Soon the match had begun and my mother went at her, but she was clotheslined before she could get a punch in. The other diva began to punch my mother in the face a couple times and I screamed for this evil woman to stop hurting my mother.

Finally, my mother countered a punch putting her in a headlock. I smiled as my mother tightened the pressure on her neck. The other diva gasp for air and screamed as she thrashed about trying to get out of the deadly submission and she soon did. Mother was forced to release her.

After awhile the momentum of the match increased and my mother and the other woman were exhausted from fighting. It seemed that they were a good match for one another. The crowd was in an uproar as my mother went for a finisher that was a neck breaker.

Then it happened the woman ran out of the ring rushing to get her belt. She was going to forfeit and my mother knew it. Mother sprung forth over the springboard for her, but she missed. My mother went crashing into the security barricade in a painful position head first. She fell to the floor motionless. That’s when the referee knew something wasn’t right and he raced down see if she was okay. By then the other woman was long gone behind the curtains.

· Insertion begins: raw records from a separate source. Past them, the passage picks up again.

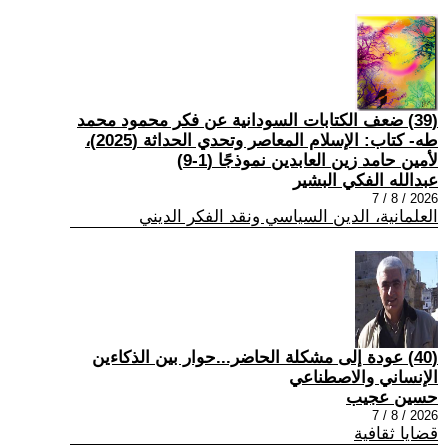
(39) ضعف الكتابات السودانية عن فكر محمود محمد
طه- كتاب: الإسلام المعاصر وتحدي الحداثة (2025)،
لأمين حامد زين العابدين نموذجًا (1-9)
عبدالله الفكي البشير
2026 / 8 / 7
العلمانية، الدين السياسي ونقد الفكر الديني
(40) عودة إلى مشكلة الحاضر...حوار بين الذكاءين
الإنساني والاصطناعي
حسين عجيب
2026 / 8 / 7
قضايا ثقافية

The referee said something that I could not hear as dad’s face turned to worry. Was there something wrong? I wondered in my five year old mind. I was granted correct when the referee hand came back from taking my mother's pulse. The announcers seen this and got up running over to see what was the matter.

“It seems Sarah Bullins is knocked out,” The announcer said into a headset.

“What’s wrong daddy? Is mommy okay?” I asked as my Dad got up scooping me up in his arms and jumped the barricade to his wife.

After that it was a blur and I was in tears after they took her to the hospital. I kept asking my dad what was happening and where they were taking her. He would just keep saying that they were going to help my mother, but somewhere in my heart I knew there was nothing they could do. I felt this strange feeling as if she was already gone.

“Mr. Bullins,” said a doctor that had a clipboard in his hands. “Your wife Sarah pasted there was nothing we could do to save her. The damage to her neck was too bad. I’m sorry.”

With those last words from the doctor’s mouth my dad fell to his knees in tears. I looked down at him a stray tear glistening down my cheek falling in my black hair. She was gone my five year old mind thought as I wrapping my arms around my dad’s falling apart form.

“Daddy,” I said. “Don’t cry. You make me cry.” My dad didn’t say anything just wrapped his arms around me.

I looked down at the floor of my apartment as a stray tear slid down my cheek. I wiped it away as the remaining memories of that faithful night when my mother died faded away. After that I was never really the same. I was always depressed when I was little until I got into my teens.

After that I got back into wrestling and promised myself and mother in heaven above that I would finish what she had begun. I would win the Women’s Championship belt even if I ever got in when I grew up. From then on I trained and studied the way that all the wrestlers I have ever known moves and everything else imaginable. I would carry out this promise until the end.